Sheilagh Ogilvie, Professor of Economic History at the University of Cambridge, has now written a book that intends to bring this most recent flirtation to an end. The European Guilds is a comprehensive study of craft guilds in Europe as a whole. Its foundation is a database of guild actions drawn primarily from the vast secondary literature on guilds, which mostly focus on individual trades or single towns. Ogilvie’s database is primarily qualitative in character: describing guild policy on a particular issue, such as ordinances defining formal guild power in a town, the observations of an outsider concerning guild behavior, etc. But the database also includes quantitative elements: the number of guilds and their members, the price of guild membership, litigation expenses, license payments, etc. Altogether, her database includes 12,051 quantitative and 5,333 qualitative observations drawn from twenty-three modern European countries beginning with the eleventh century and continuing until the last European guilds were abolished in the late nineteenth century.

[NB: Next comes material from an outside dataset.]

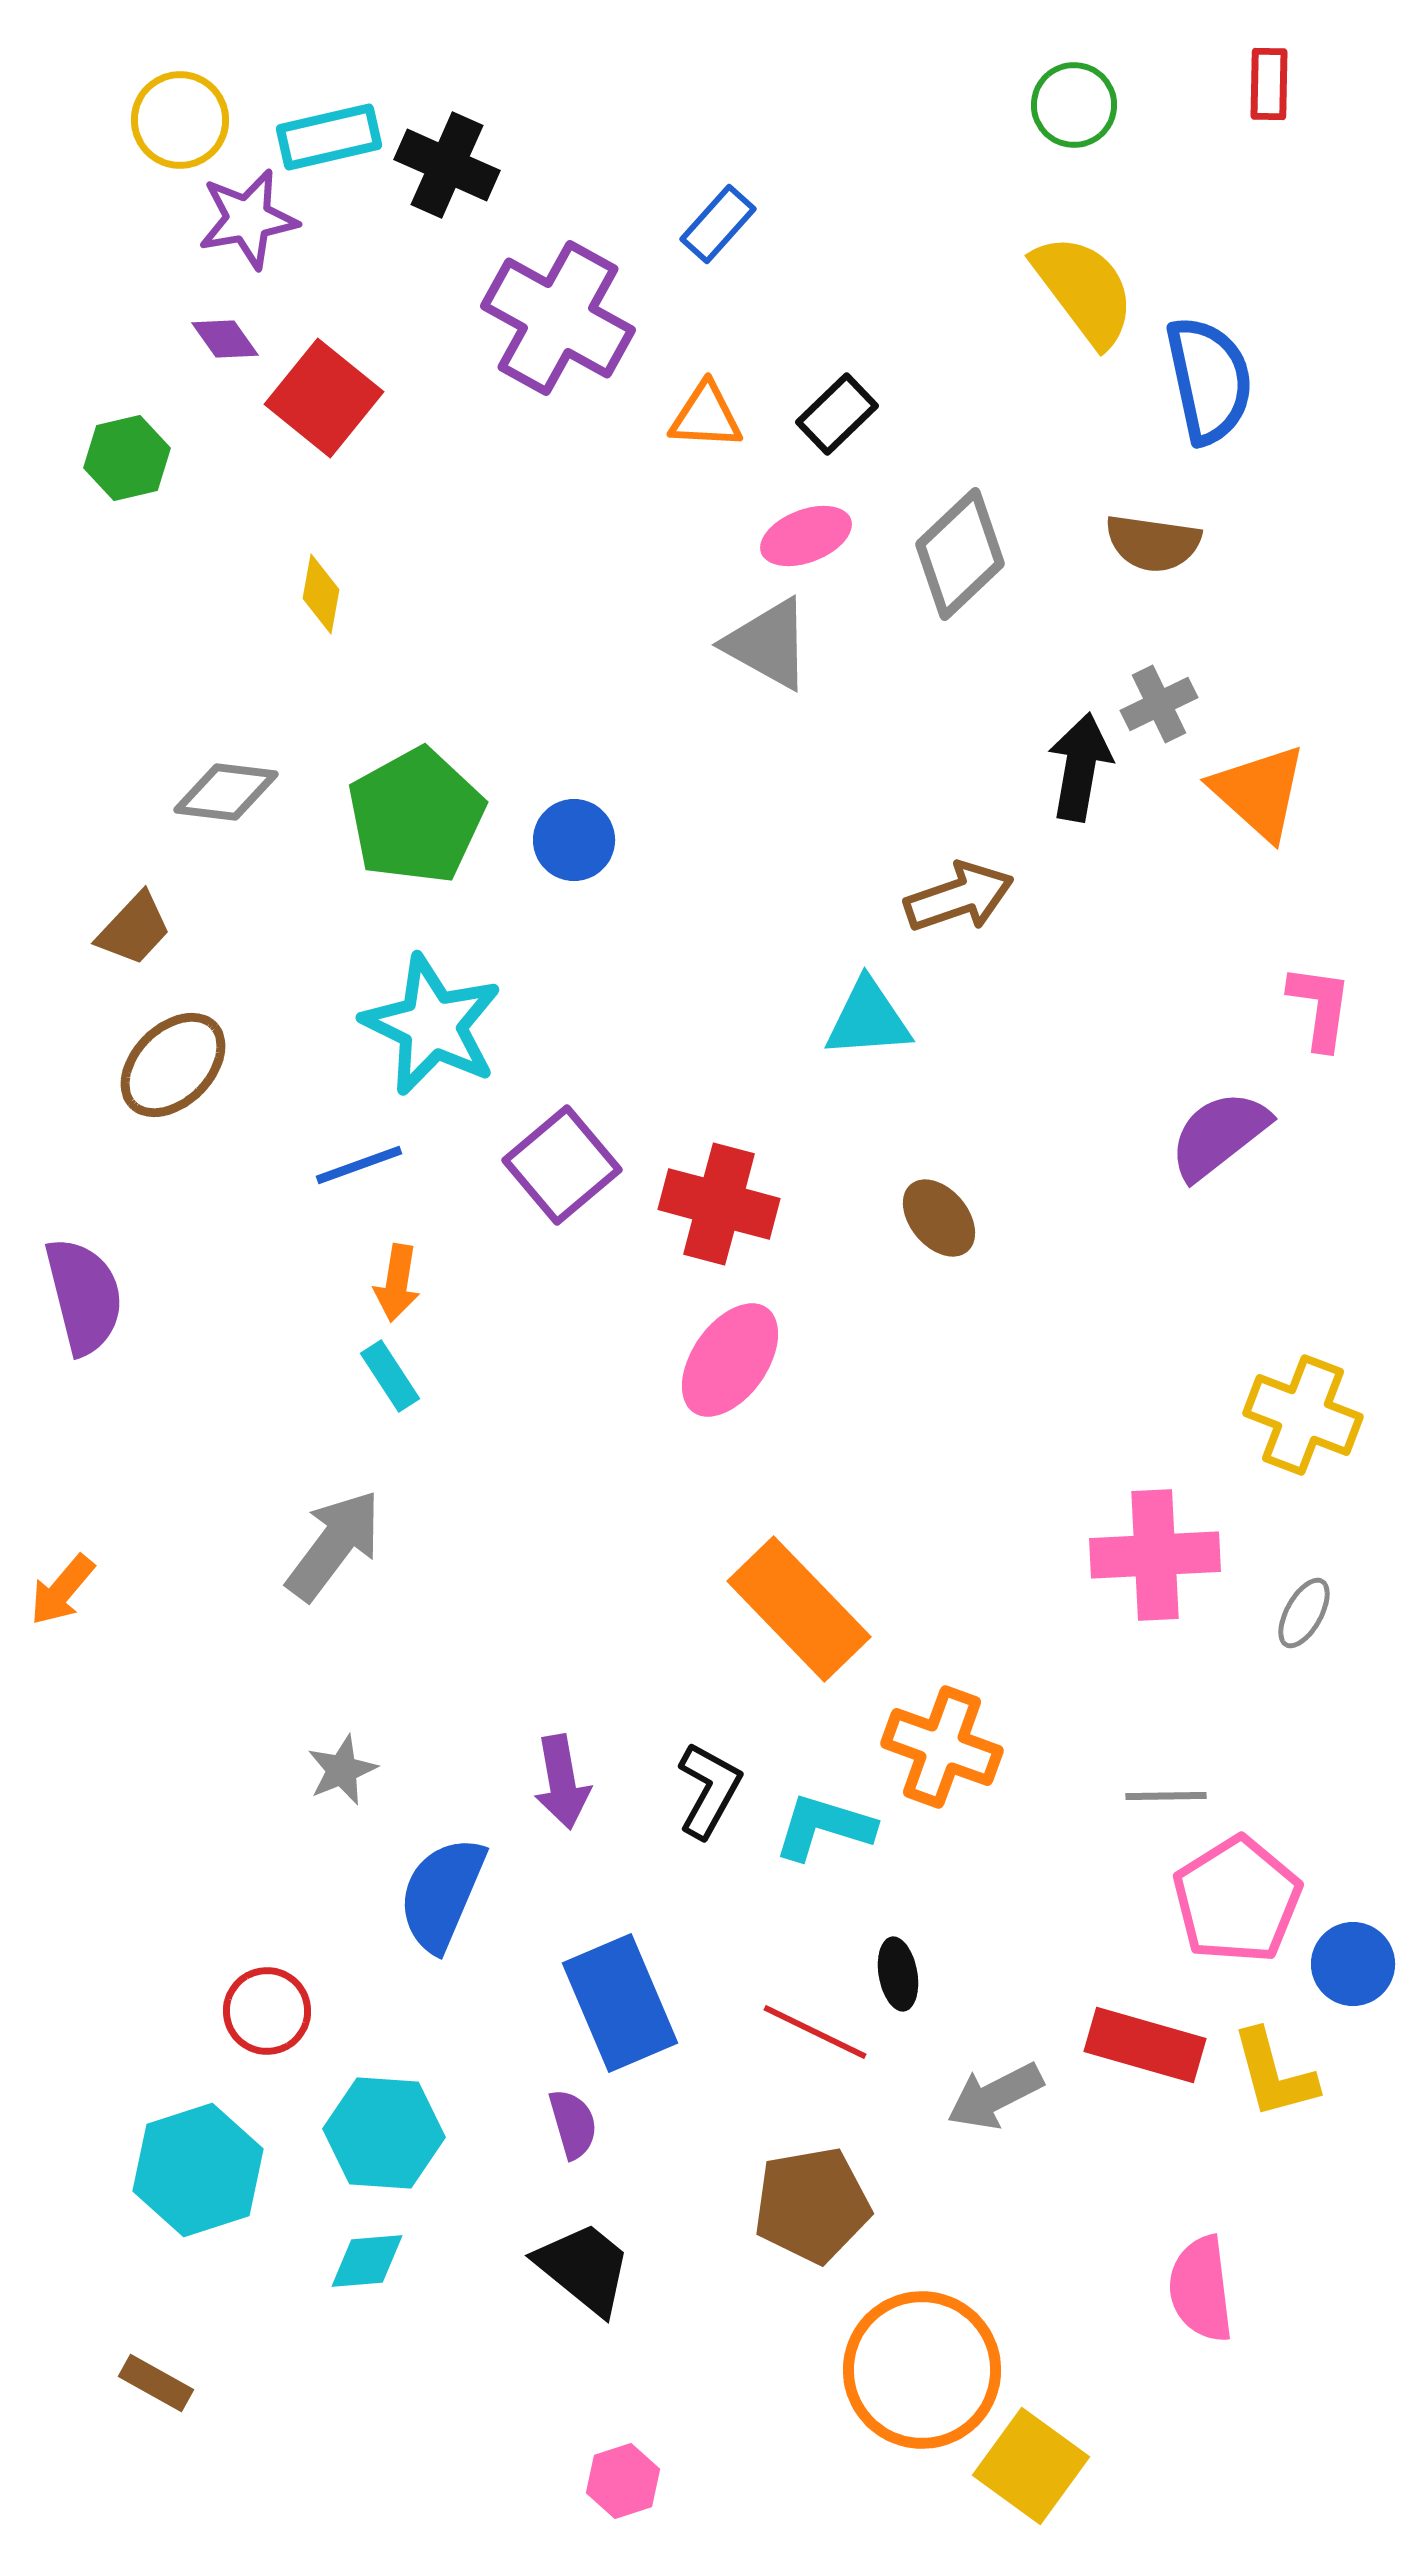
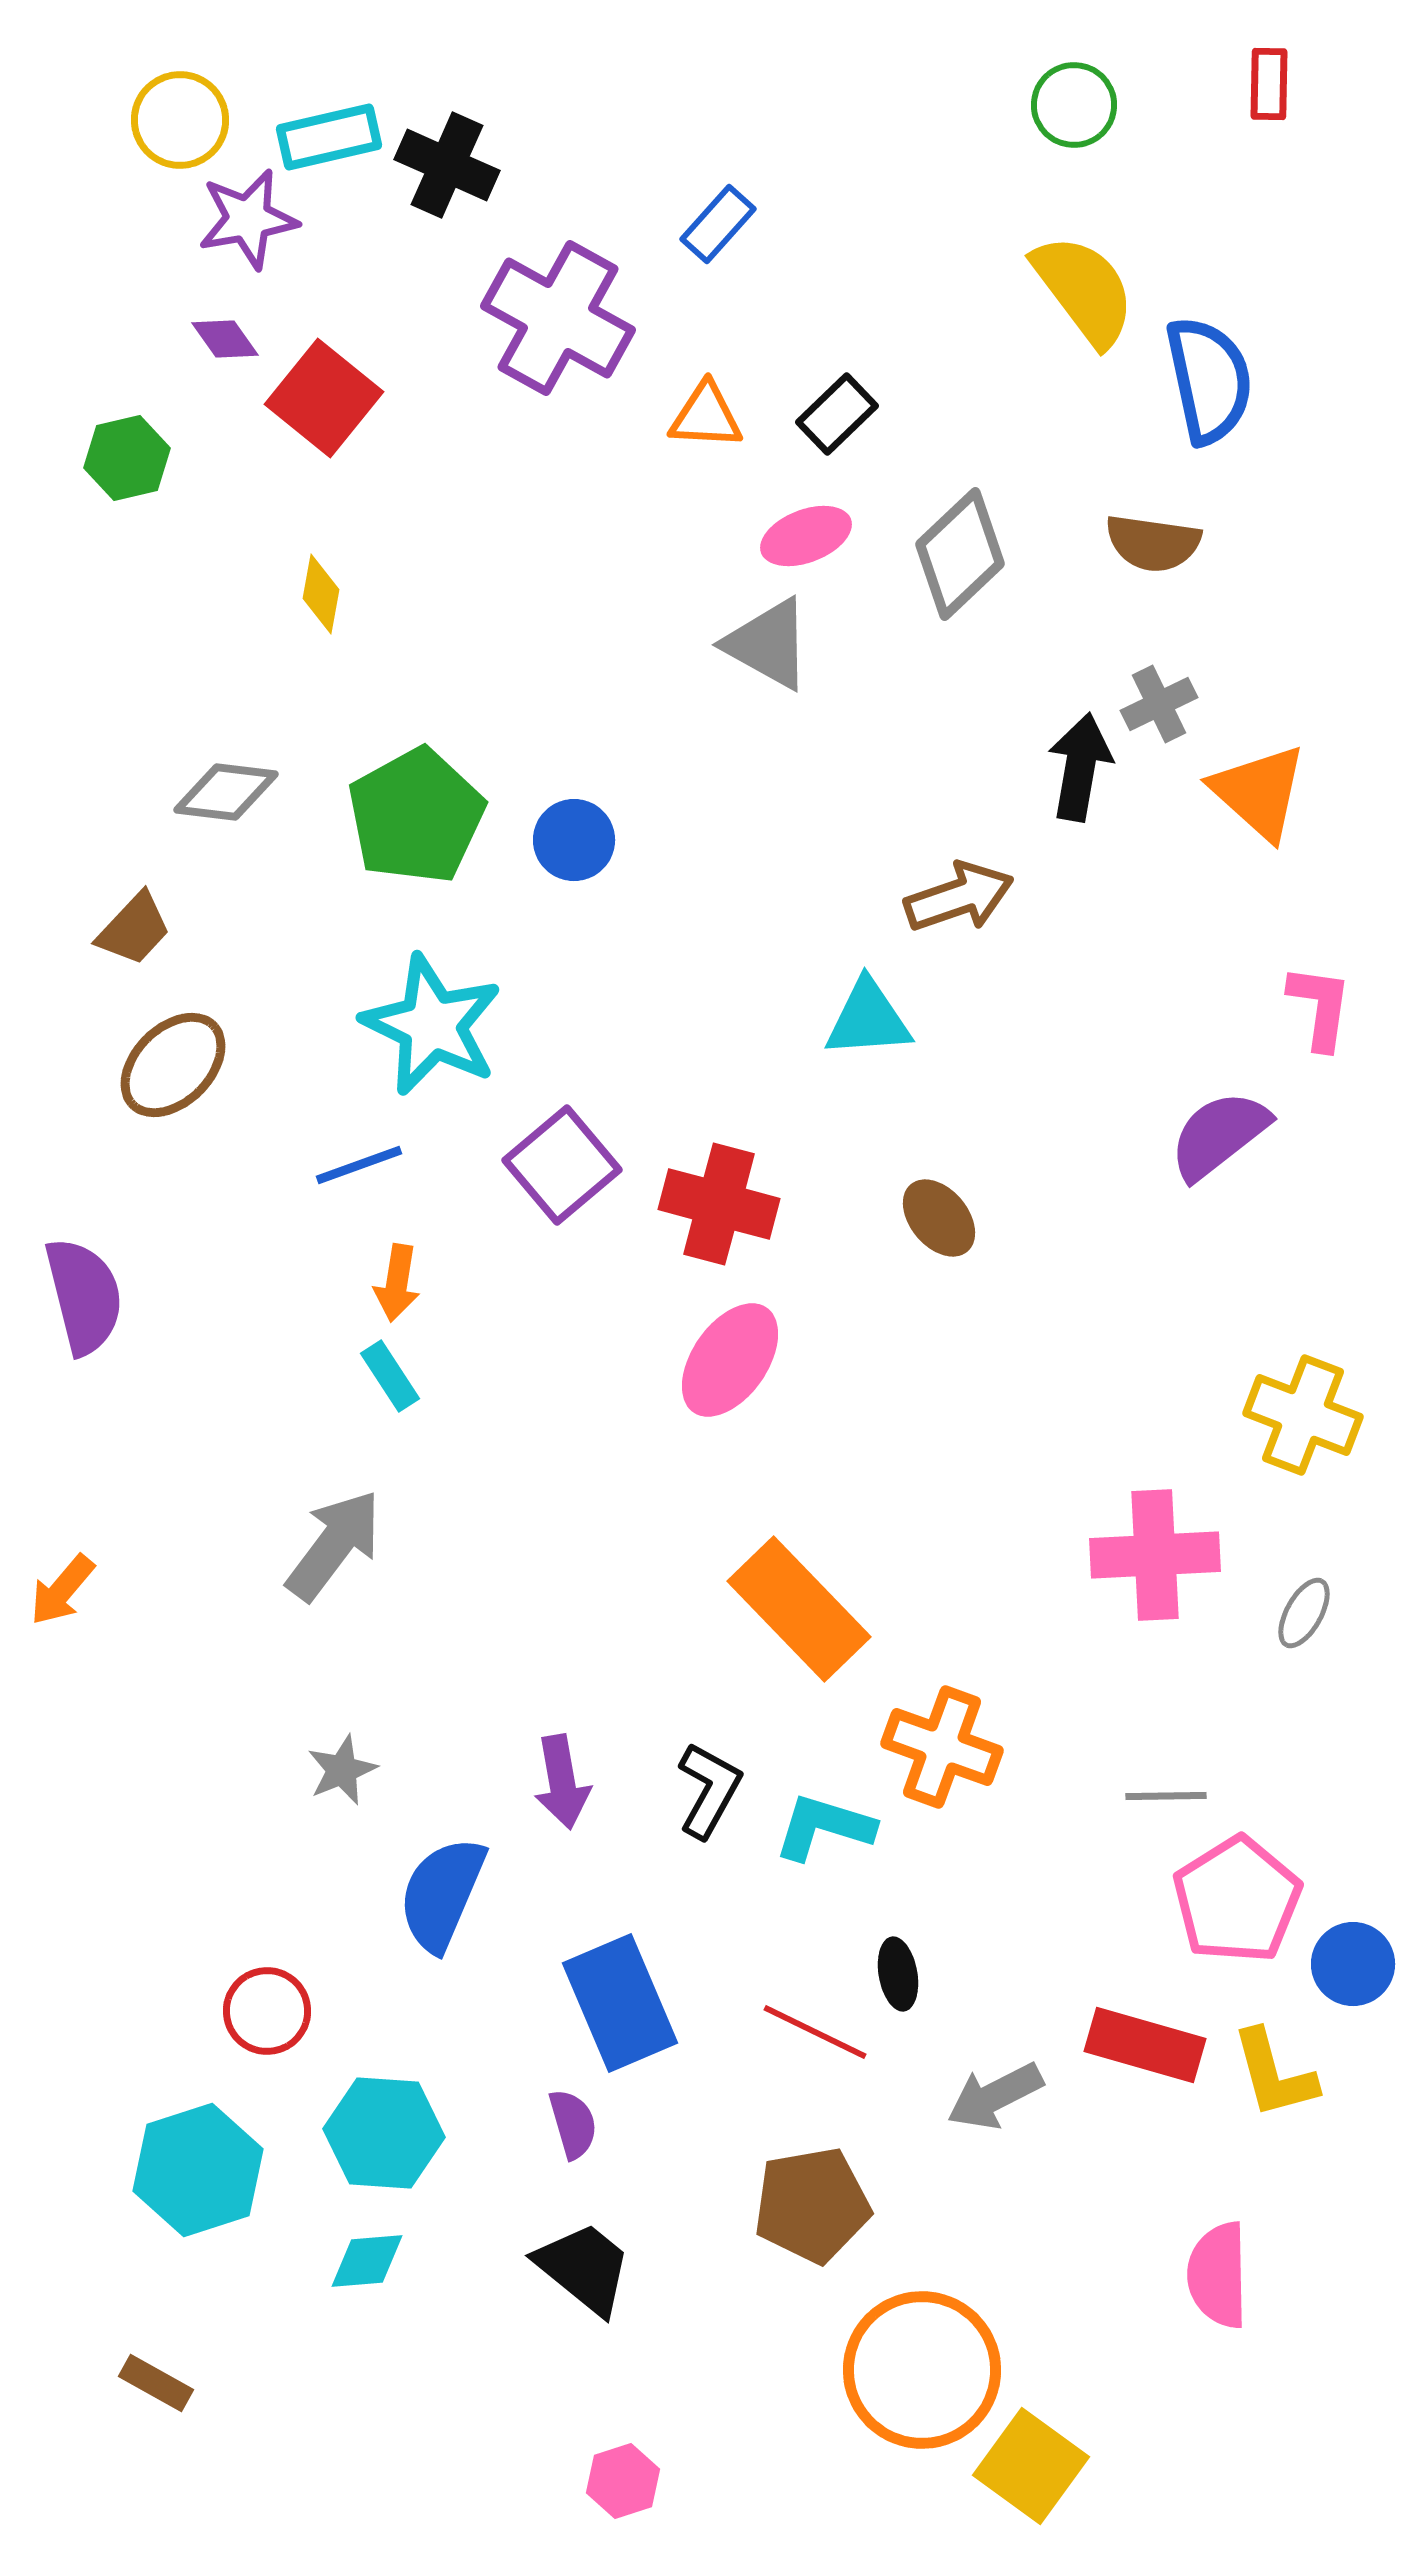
pink semicircle at (1201, 2289): moved 17 px right, 14 px up; rotated 6 degrees clockwise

The database is the foundation of this study. Every aspect of guild behavior Ogilvie addressed is analyzed on the basis of the relevant database elements. Thus, she has 706 discrete observations concerning guilds and innovation, 4919 observations that address barriers to entry to guild membership, etc. The observations as a whole are fairly well distributed across space and time, although nearly half come from the Low Countries and German-speaking Europe. Ogilvie is attentive to possible over- and under-representation problems, but there remains the problem of the nature of the observations themselves. Some record historical events, others are prescriptive statements (rules, pronouncements), yet others are claims of interested parties. Is there a secure way of converting such a mixture of observations into a conclusive statement of guild behavior? Ogilvie’s approach is to rely on the sheer number of observations available to her and, in most cases, on what she sees as the unambiguous answers her database gives to the questions she puts to it.

For, make no mistake, guilds were, first and last, institutions designed to redistribute resources to their members at the expense of society at large (p. 80). They were employer associations, “steely and implacable” in their seeking after rents (p. 210) that endured for so long because guilds succeeded in sharing enough of their rents with those who held political power to buy their protection (p. 581). That is, guilds were not primarily “private order” institutions that generalized trust, built social capital and enriched civil society. They were what Adam Smith said they were: conspiracies against the public, abetted in their pursuit of private gain by public power.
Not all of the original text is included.